(Page images and extracted text)
===
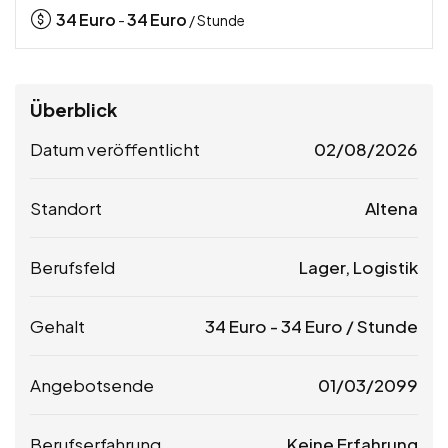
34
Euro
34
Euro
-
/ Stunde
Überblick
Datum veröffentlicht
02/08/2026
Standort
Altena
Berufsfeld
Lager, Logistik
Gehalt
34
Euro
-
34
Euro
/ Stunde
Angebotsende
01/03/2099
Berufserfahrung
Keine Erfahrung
===
## [EXERCISE DETAILS]
Copy every record above exactly, leaving out the pictures.

## [ANSWER BOX]
34
Euro
34
Euro
-
/ Stunde
Überblick
Datum veröffentlicht
02/08/2026
Standort
Altena
Berufsfeld
Lager, Logistik
Gehalt
34
Euro
-
34
Euro
/ Stunde
Angebotsende
01/03/2099
Berufserfahrung
Keine Erfahrung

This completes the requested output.